Yet we celebrate the Pilgrims.
Why?
The answer is that with them the seeds of Democracy sprouted for the first time since ancient Athens. The Mayflower Compact provided the colonists would be bound by the a system of government in which majority rule would bind them all.
A social contract. Democracy.
We take it for granted. But it was revolutionary at the time.
But there is much more about them that is worthy of respect. And what we honor in them, says a lot about us as a People and what we aspire to be:
* They came for religious freedom. It was illegal at the time not to attend the Church of England. The Pilgrims (members of the Separatist Church) sought to meet independently and, failing in that effort, moved to Amsterdam to practice their religion freely. From there, many came to America. References to God and faith are woven into the Mayflower Compact, for God was central to their lives.
* They came for a better life. The Pilgrims sought economic freedom, too. That meant to have homes and farms of their own – the opportunity to gain wealth.
* They sacrificed for their future.
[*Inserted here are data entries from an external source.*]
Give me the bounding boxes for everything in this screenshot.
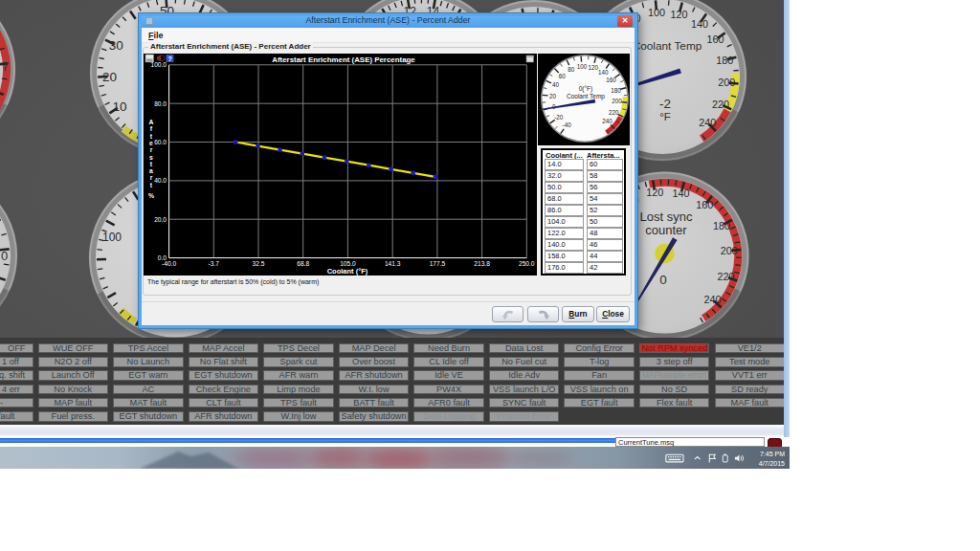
svg-text:-20: -20 bbox=[554, 114, 564, 121]
svg-text:100: 100 bbox=[102, 231, 122, 244]
svg-text:0: 0 bbox=[1, 249, 8, 263]
svg-text:200: 200 bbox=[718, 77, 735, 88]
svg-text:40: 40 bbox=[552, 81, 560, 88]
svg-text:0(°F): 0(°F) bbox=[579, 85, 593, 93]
svg-text:141.3: 141.3 bbox=[385, 260, 401, 267]
svg-text:?: ? bbox=[167, 55, 172, 63]
svg-text:A: A bbox=[149, 119, 154, 125]
svg-text:e: e bbox=[149, 140, 153, 146]
svg-text:20: 20 bbox=[549, 93, 557, 99]
svg-text:r: r bbox=[150, 174, 153, 181]
svg-text:60.0: 60.0 bbox=[154, 139, 167, 145]
svg-text:140: 140 bbox=[691, 18, 708, 30]
svg-text:177.5: 177.5 bbox=[430, 260, 446, 267]
svg-text:140: 140 bbox=[598, 69, 609, 76]
svg-text:120: 120 bbox=[670, 9, 687, 20]
svg-text:0.0: 0.0 bbox=[158, 254, 167, 261]
svg-text:20: 20 bbox=[102, 70, 117, 84]
svg-text:s: s bbox=[149, 154, 153, 161]
svg-text:°F: °F bbox=[659, 111, 671, 122]
svg-text:160: 160 bbox=[706, 33, 724, 45]
svg-text:t: t bbox=[150, 133, 153, 140]
svg-text:f: f bbox=[150, 125, 153, 132]
svg-text:32.5: 32.5 bbox=[253, 260, 265, 267]
svg-text:Coolant (°F): Coolant (°F) bbox=[327, 267, 368, 276]
svg-text:r: r bbox=[150, 146, 153, 153]
svg-text:a: a bbox=[149, 167, 153, 174]
svg-text:240: 240 bbox=[699, 117, 716, 128]
svg-text:t: t bbox=[150, 182, 153, 188]
svg-text:-3.7: -3.7 bbox=[209, 260, 220, 267]
svg-text:120: 120 bbox=[588, 64, 598, 71]
svg-text:60: 60 bbox=[559, 73, 567, 79]
svg-text:220: 220 bbox=[717, 271, 734, 282]
svg-text:100: 100 bbox=[577, 63, 588, 70]
svg-text:t: t bbox=[150, 161, 153, 167]
svg-text:20.0: 20.0 bbox=[154, 216, 167, 223]
svg-text:-40: -40 bbox=[563, 121, 572, 128]
svg-text:68.8: 68.8 bbox=[297, 260, 309, 267]
svg-text:-2: -2 bbox=[659, 97, 671, 111]
svg-text:200: 200 bbox=[721, 245, 738, 256]
svg-text:30: 30 bbox=[109, 38, 123, 53]
svg-text:213.8: 213.8 bbox=[474, 260, 490, 267]
svg-text:%: % bbox=[148, 192, 154, 199]
svg-text:-40.0: -40.0 bbox=[162, 260, 176, 267]
svg-text:240: 240 bbox=[703, 294, 721, 305]
svg-text:counter: counter bbox=[645, 223, 687, 237]
svg-text:40.0: 40.0 bbox=[154, 177, 167, 184]
svg-text:160: 160 bbox=[606, 77, 616, 83]
svg-text:180: 180 bbox=[713, 220, 730, 231]
svg-text:220: 220 bbox=[712, 99, 729, 110]
svg-text:220: 220 bbox=[609, 109, 619, 116]
svg-text:Coolant Temp: Coolant Temp bbox=[633, 39, 702, 53]
svg-text:80.0: 80.0 bbox=[154, 100, 167, 107]
svg-text:180: 180 bbox=[611, 87, 621, 94]
svg-text:105.0: 105.0 bbox=[340, 260, 356, 267]
svg-text:180: 180 bbox=[716, 55, 733, 66]
svg-text:140: 140 bbox=[673, 187, 690, 199]
svg-text:100: 100 bbox=[648, 7, 665, 18]
svg-text:160: 160 bbox=[696, 199, 713, 210]
svg-text:0: 0 bbox=[659, 273, 667, 287]
svg-text:120: 120 bbox=[646, 187, 663, 198]
svg-text:80: 80 bbox=[568, 66, 575, 73]
svg-text:Afterstart Enrichment (ASE) Pe: Afterstart Enrichment (ASE) Percentage bbox=[272, 55, 415, 64]
svg-text:Coolant Temp: Coolant Temp bbox=[567, 93, 605, 100]
svg-text:7: 7 bbox=[2, 59, 9, 74]
svg-text:Lost sync: Lost sync bbox=[640, 209, 693, 224]
svg-text:10: 10 bbox=[112, 99, 126, 114]
svg-text:240: 240 bbox=[602, 118, 612, 124]
svg-text:200: 200 bbox=[612, 98, 622, 104]
svg-text:250.0: 250.0 bbox=[519, 260, 535, 267]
They promised the investors who financed their trip (the venture Capitalists of their day) land and the profits from seven years of their labor.
* They tried to live in peace. The Pilgrims were blessed when a local Indian who could speak English, Squanto, showed up. He taught them how to fish and farm the land. (Alas, later on, the colony had fights with other local tribes.)
* They shared. Enjoying a bumper crop, they invited Squanto and members of his Tribe of Wampanoag Indians to join them in a three day feast.
* They mostly got along. Although the leaders of the expedition were members of the Separatists Church, two-thirds were not. Yet, these people were welcomed and eventually included in the colony as fellow “Pilgrims”.
* They had good P.R. Their struggles and successes were duly recorded for posterity. But that wasn't enough. They needed a free press. (That's us!) Magazine editor Sarah Josepha Hale campaigned for 40 years for a national day of thanksgiving.
Finally, Lincoln, seeking to focus on the positive, rather than the defeats and deaths that plagued his soul, proclaimed a day of Thanksgiving in 1863. He did it again in 1864.
He would be dead before he could proclaim a day of Thanksgiving during a year of peace.
In a hard, cold and weary land, the Pilgrims planted seeds of greatness.
(NOTE to be REMOVED: Above paragraph may be better at the end. Please check and adjust punctuation on current last paragraph, if used.)
Enjoy the Turkey. Pig out on the football. Put up with your family. (Even the know-it- alls, like me, who dig out this trivia.)
But spend a few moments also giving thanks: to God; to your family; for a Nation conceived in Liberty and dedicated to the proposition that all men are created equal. For freedom of religion, speech and the pursuit of happiness.